:: Provided records
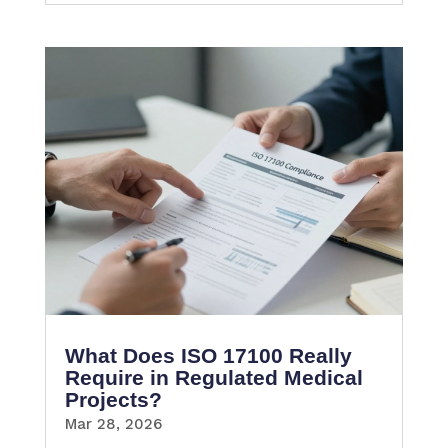
What Does ISO 17100 Really
Require in Regulated Medical
Projects?
Mar 28, 2026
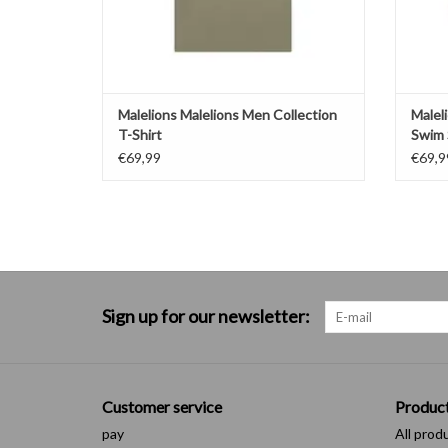
Malelions Malelions Men Collection
Malel
T-Shirt
Swim 
€69,99
€69,9
Sign up for our newsletter:
Customer service
Produc
pay
All prod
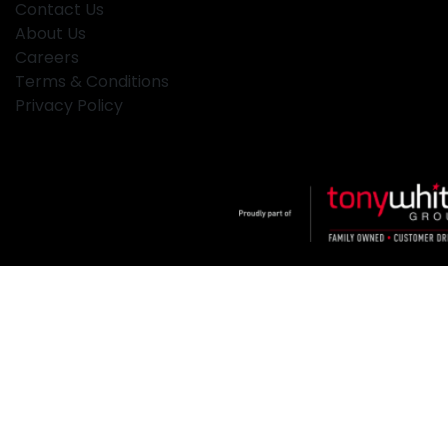
Contact Us
About Us
Careers
Terms & Conditions
Privacy Policy
Klosters
.
Car Dealership
in
Hamilton NSW
.
Dealer License:
MD2334
.
Copyright ©
2026
. All Rights Reserved.
Powered By
Dealer Studio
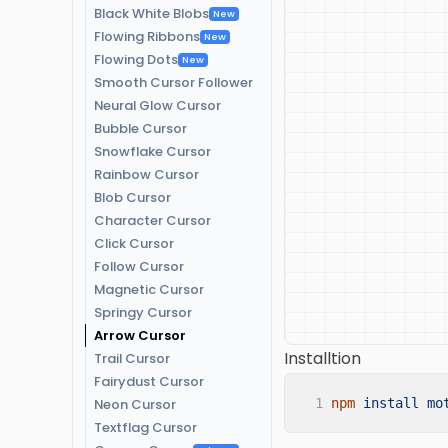
Black White Blobs
New
Flowing Ribbons
New
Flowing Dots
New
Smooth Cursor Follower
Neural Glow Cursor
Bubble Cursor
Snowflake Cursor
Rainbow Cursor
Blob Cursor
Character Cursor
Click Cursor
Follow Cursor
Magnetic Cursor
Springy Cursor
Arrow Cursor
Installtion
Trail Cursor
Fairydust Cursor
Neon Cursor
1
npm
install mo
Textflag Cursor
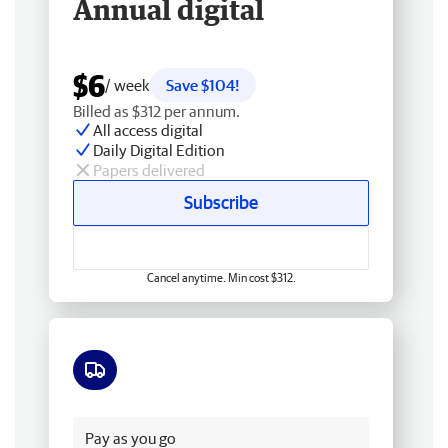
Annual digital
$6
/ week
Save $104!
Billed as $312 per annum.
All access digital
Daily Digital Edition
Papers delivered
Subscribe
Cancel anytime. Min cost $312.
Free delivery
Pay as you go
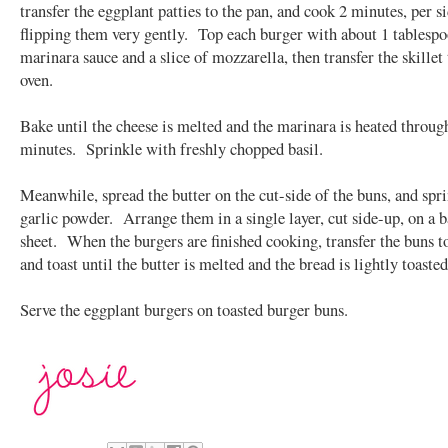
transfer the eggplant patties to the pan, and cook 2 minutes, per si
flipping them very gently. Top each burger with about 1 tablespo
marinara sauce and a slice of mozzarella, then transfer the skillet 
oven.
Bake until the cheese is melted and the marinara is heated throug
minutes. Sprinkle with freshly chopped basil.
Meanwhile, spread the butter on the cut-side of the buns, and spr
garlic powder. Arrange them in a single layer, cut side-up, on a 
sheet. When the burgers are finished cooking, transfer the buns t
and toast until the butter is melted and the bread is lightly toasted
Serve the eggplant burgers on toasted burger buns.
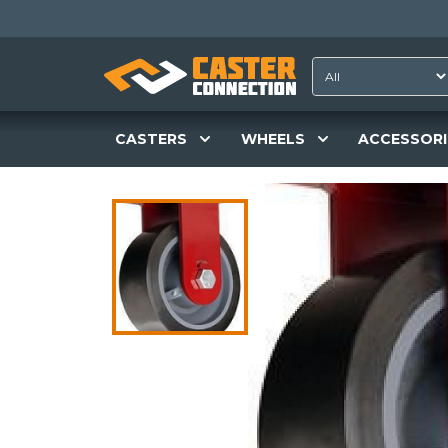
CASTERS
WHEELS
ACCESSORI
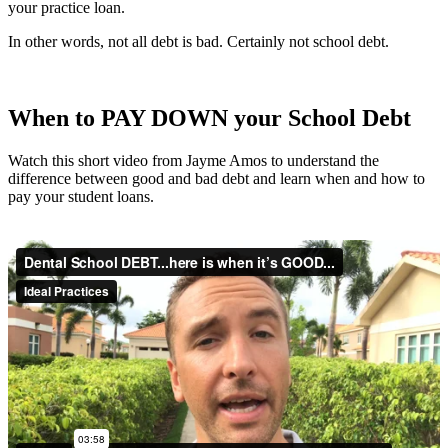
your practice loan.
In other words, not all debt is bad. Certainly not school debt.
When to PAY DOWN your School Debt
Watch this short video from Jayme Amos to understand the
difference between good and bad debt and learn when and how to
pay your student loans.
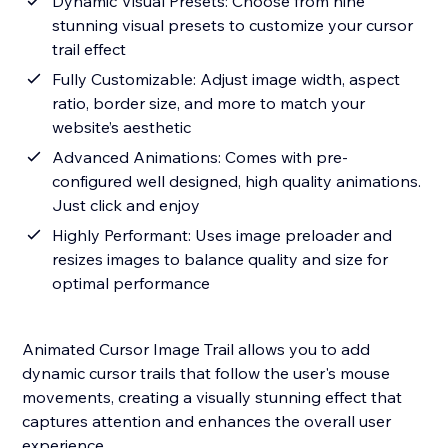
Dynamic Visual Presets: Choose from nine
stunning visual presets to customize your cursor
trail effect
Fully Customizable: Adjust image width, aspect
ratio, border size, and more to match your
website’s aesthetic
Advanced Animations: Comes with pre-
configured well designed, high quality animations.
Just click and enjoy
Highly Performant: Uses image preloader and
resizes images to balance quality and size for
optimal performance
Animated Cursor Image Trail allows you to add
dynamic cursor trails that follow the user's mouse
movements, creating a visually stunning effect that
captures attention and enhances the overall user
experience.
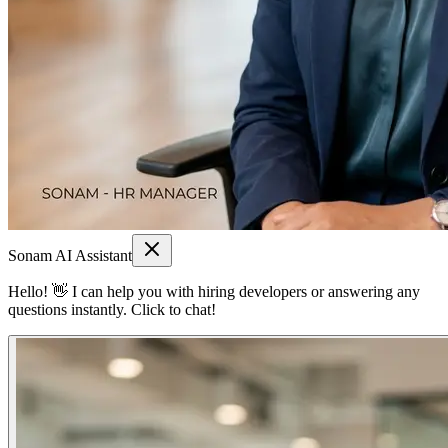
Sonam AI Assistant
Hello! 👋 I can help you with hiring developers or answering any
questions instantly. Click to chat!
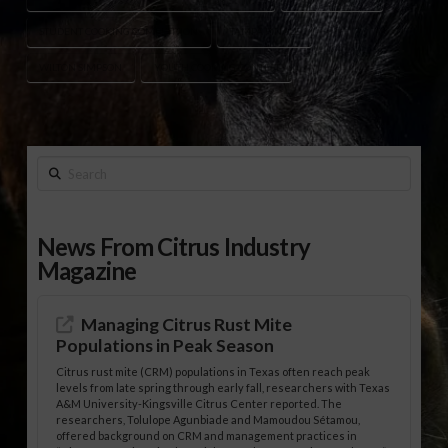
STUDENT COOKING COMPETITION
TAMPA FINALE
WILTON SIMPSON
YOUTH COOKING CONTEST
Search
News From Citrus Industry
Magazine
Managing Citrus Rust Mite
Populations in Peak Season
Citrus rust mite (CRM) populations in Texas often reach peak
levels from late spring through early fall, researchers with Texas
A&M University-Kingsville Citrus Center reported. The
researchers, Tolulope Agunbiade and Mamoudou Sétamou,
offered background on CRM and management practices in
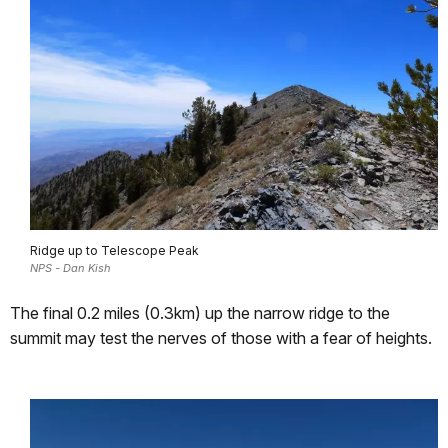
Ridge up to Telescope Peak
NPS - Dan Kish
The final 0.2 miles (0.3km) up the narrow ridge to the
summit may test the nerves of those with a fear of heights.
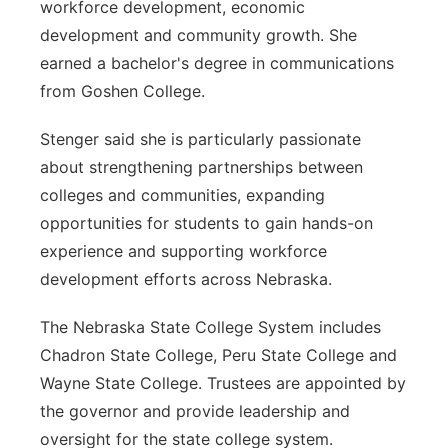
workforce development, economic
development and community growth. She
earned a bachelor's degree in communications
from Goshen College.
Stenger said she is particularly passionate
about strengthening partnerships between
colleges and communities, expanding
opportunities for students to gain hands-on
experience and supporting workforce
development efforts across Nebraska.
The Nebraska State College System includes
Chadron State College, Peru State College and
Wayne State College. Trustees are appointed by
the governor and provide leadership and
oversight for the state college system.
::::
**Task objective**
Write out each line of the data that holds the string "toasted".

**Your response**
and toast until the butter is melted and the bread is lightly toasted
Serve the eggplant burgers on toasted burger buns.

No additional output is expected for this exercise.